The Shattering

The Shattering

--~[x]~--

The staff shattered in his hand and he felt his link snap like Elastan pulled too tight. Callandor- or more accurately, its sundered remains, embedded themselves in his arm like broken glass, shredding through fabrics of blue and white. Aeralaanys had all of a moment to lift his hand, a hand older than the Regalian Empire, look upon the gushing blood and tattered skin, before the limb fell utterly numb. He screamed as he hit the mud-and-blood beneath his feet, a wail of agony as much as one of loss. His companion in battle, the Yanar Joasaie, collapsed at his side, speaking. He could hear the sound of her voice, of approaching medics and cheering soldiers, yet he couldn't listen, not through the sound of his own mind near-breaking in his skull.

You broke it, came his fractured ego, you broke the last link any of us had to the Empress. His conscience piped up, announcing that the Paladin is at fault; vile Dread magics broke the staff, not us. All the while, he could not ignore the silent screaming of his physical form. The shards of Callandor burned, white hot needles of pure pain buried in his arm. He could not bear to look as the remains of the Crucible wept Exist essence into his very flesh, bleaching skin, muscle, sinew a flawless white, swallowing whatever function the limb had left. You deserve this. He felt his body lift, and after that, his legs shift, taking steps that were not fully his own; he wasn't in control, but nor was he fully aware of that. How could he be? While his mind reeled and crashed against thoughts and concepts, half-baked conclusions and ramshackle solutions, his body dutifully carried him onwards under Joasaie's arm.

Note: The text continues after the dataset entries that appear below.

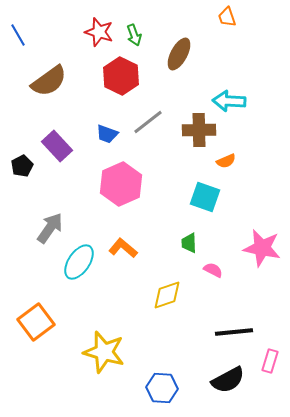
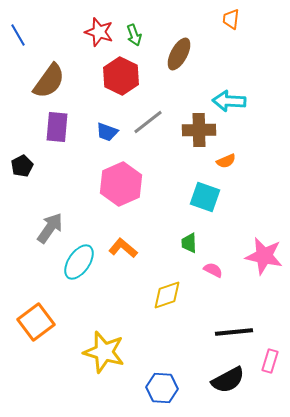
orange trapezoid: moved 4 px right, 2 px down; rotated 25 degrees clockwise
brown semicircle: rotated 18 degrees counterclockwise
blue trapezoid: moved 2 px up
purple rectangle: moved 19 px up; rotated 48 degrees clockwise
pink star: moved 2 px right, 8 px down
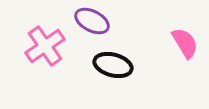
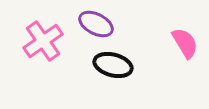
purple ellipse: moved 4 px right, 3 px down
pink cross: moved 2 px left, 5 px up
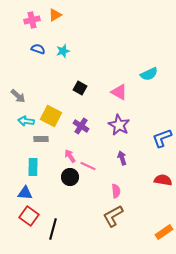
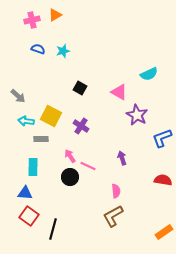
purple star: moved 18 px right, 10 px up
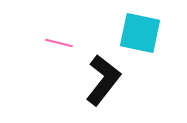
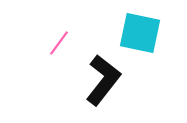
pink line: rotated 68 degrees counterclockwise
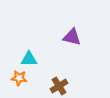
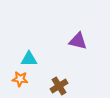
purple triangle: moved 6 px right, 4 px down
orange star: moved 1 px right, 1 px down
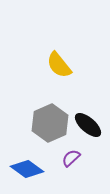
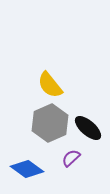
yellow semicircle: moved 9 px left, 20 px down
black ellipse: moved 3 px down
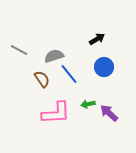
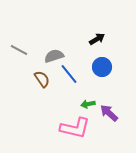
blue circle: moved 2 px left
pink L-shape: moved 19 px right, 15 px down; rotated 16 degrees clockwise
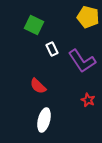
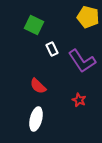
red star: moved 9 px left
white ellipse: moved 8 px left, 1 px up
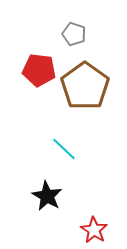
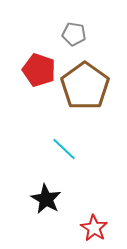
gray pentagon: rotated 10 degrees counterclockwise
red pentagon: rotated 12 degrees clockwise
black star: moved 1 px left, 3 px down
red star: moved 2 px up
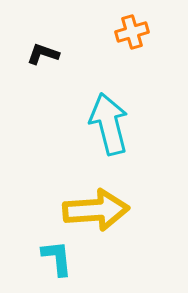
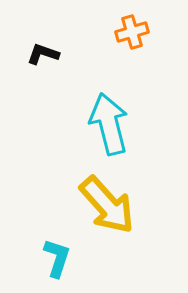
yellow arrow: moved 11 px right, 5 px up; rotated 52 degrees clockwise
cyan L-shape: rotated 24 degrees clockwise
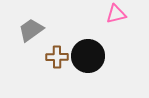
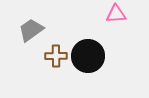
pink triangle: rotated 10 degrees clockwise
brown cross: moved 1 px left, 1 px up
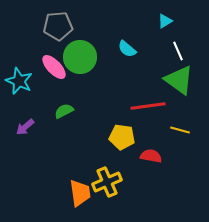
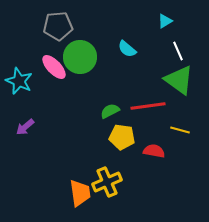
green semicircle: moved 46 px right
red semicircle: moved 3 px right, 5 px up
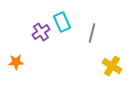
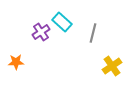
cyan rectangle: rotated 24 degrees counterclockwise
gray line: moved 1 px right
yellow cross: rotated 24 degrees clockwise
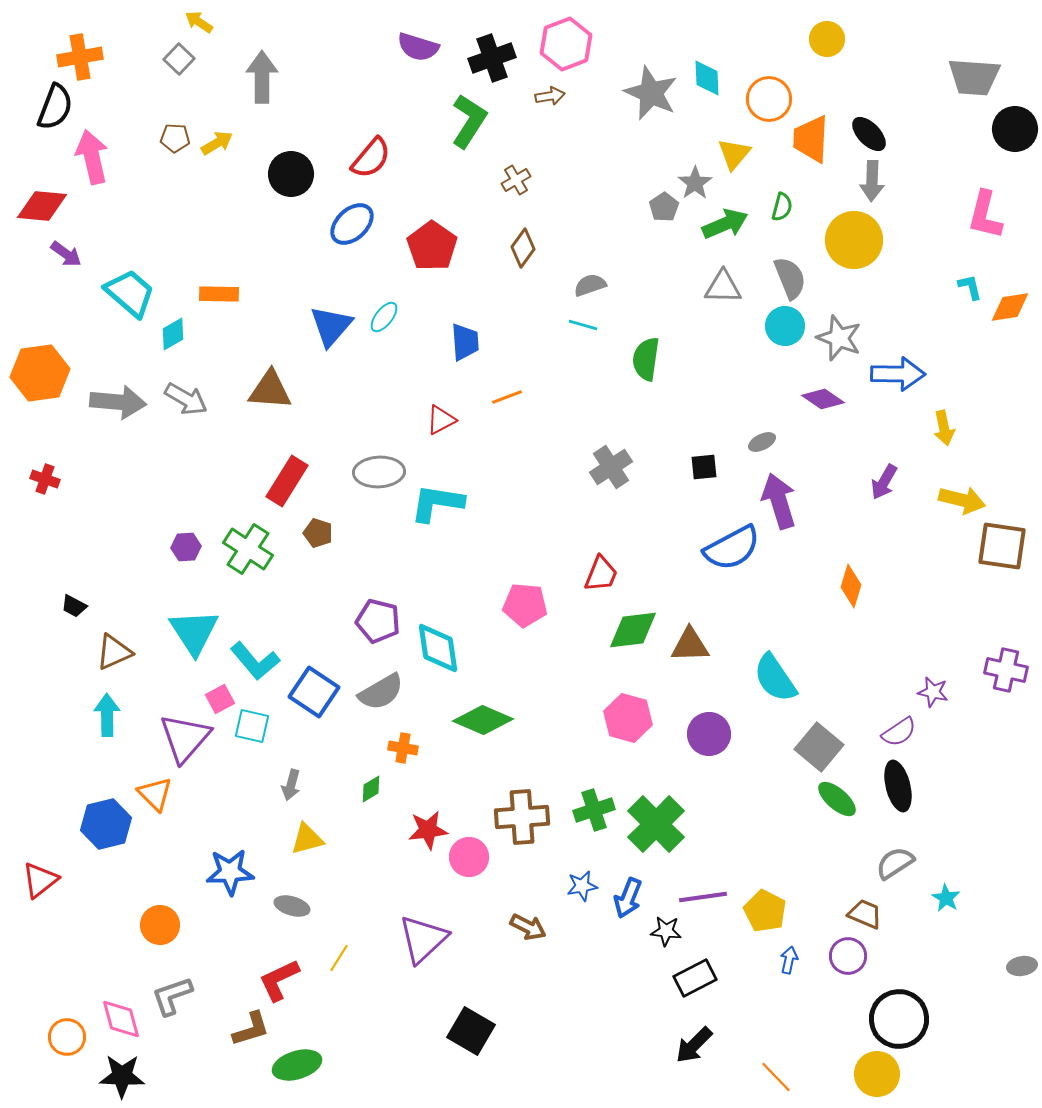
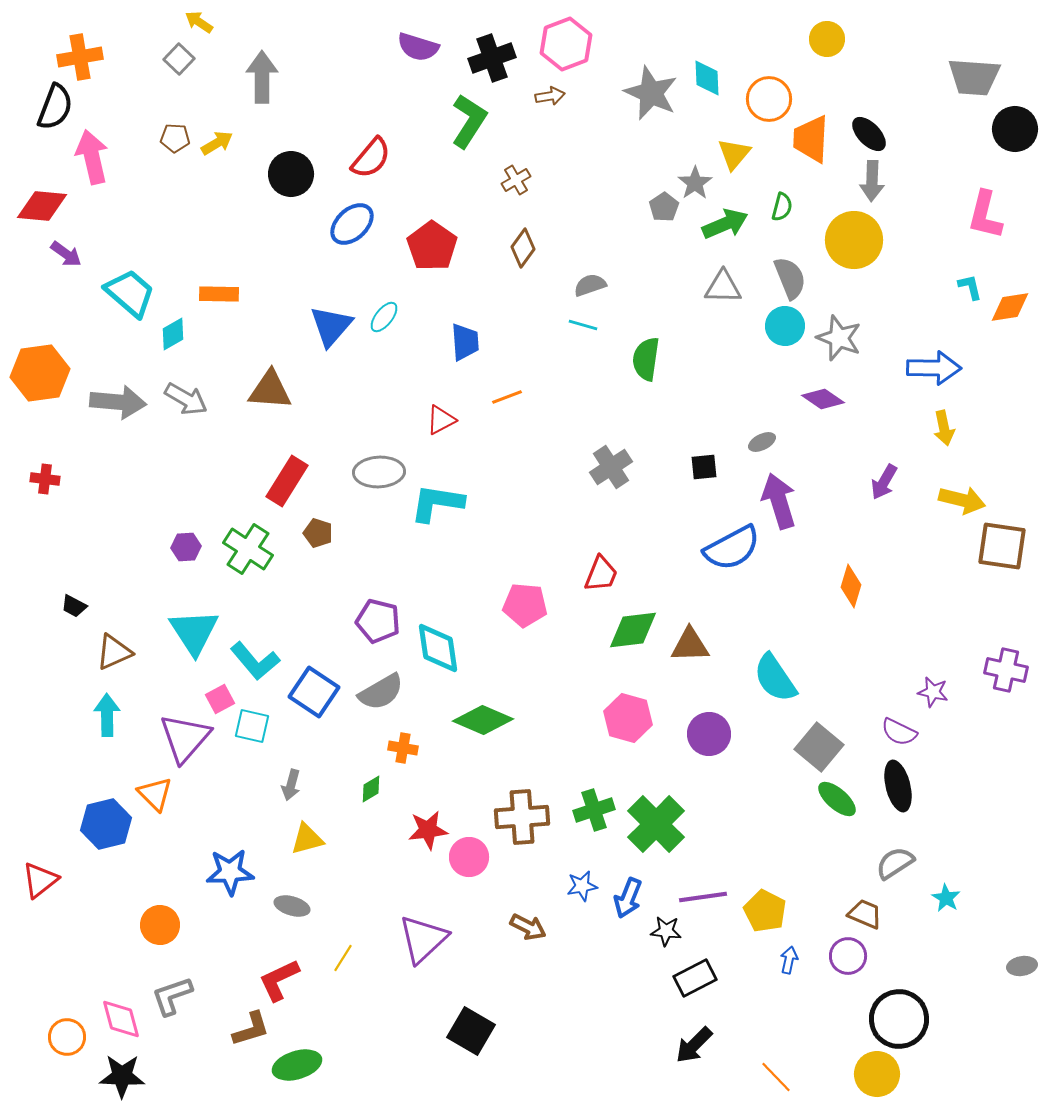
blue arrow at (898, 374): moved 36 px right, 6 px up
red cross at (45, 479): rotated 12 degrees counterclockwise
purple semicircle at (899, 732): rotated 60 degrees clockwise
yellow line at (339, 958): moved 4 px right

The cheering came muffled through his ears. Were the Est'alorn ever this jovial? He could not remember. He became ever more aware of each nick and cut and bruise on his body. The back of his skull throbbed. He'd fallen too hard, he deduced, presumably hit something on the way down, another lump to add to the collection of other unsightly swellings and marks on his body. This wasn't how he expected to win the battle. Sacrifices occur, willing or no.

He 'sacrificed' our arm for unwashed Uame to occupy one of our own cities. We traded one breed of barbarian for another.
For the Est'alorn inside, occupying force be damned. They are alive and they are happy, and they will not be corrupted by the Void.
So they can further abuse them, plot to kick them out of their own city should odds prove too dangerous?
Aeralaanys opted to stop listening to his internal dialogue. His headache was growing too overpowering.

Without those voices, however, came the terror. His heart pounded in his chest. His breathing came so quickly as to almost be worthless in even bothering to breathe, leaving his head in a state of deeply peculiar ache and simultaneous lightness. The staff was broken. It was gone, it was shattered, taken apart, more a part of his arm now than a part of itself. He couldn't bring himself to look at it- no, it was impossible to. Instead, he simply imagined it.

He had seldom made a poorer decision.

Medics were now allowed to tend to him, swarming his useless limb like flies on the face of a sick dog. He couldn't see it if he tried, but the image still pervaded his mind- his arm, the arm he had used and taken for granted for longer than the Regalian Empire had existed nearly ten times over, shredded and torn, ripped apart by the very artefact he had called his own for decades. He could see muscle and bone underneath shifting masses of bloody flesh. Sleep came soon after- the concoctions supplied by Merkar'sarh's medics, he assumed, but blissful rest was no longer attainable.

The memory looped in his dreams. Joasaie immobilised the Paladin. He raised Callandor. The Paladin's blood streamed from his hands to his chest, shooting out and shattering the staff. The memory started again. Roots grabbing, staff rising, blood shattering it. Again- roots, staff, blood, pain. Roots, staff, blood, pain. Staff, blood, pain. Staff, pain, pain, pain. Aeralaanys woke up the barracks, screaming. An alchemist, a kindly woman whose face was but a blue-black silhouette in the moonlight, sent him back into a grateful, dreamless sleep. He hoped it would last longer than the last bout.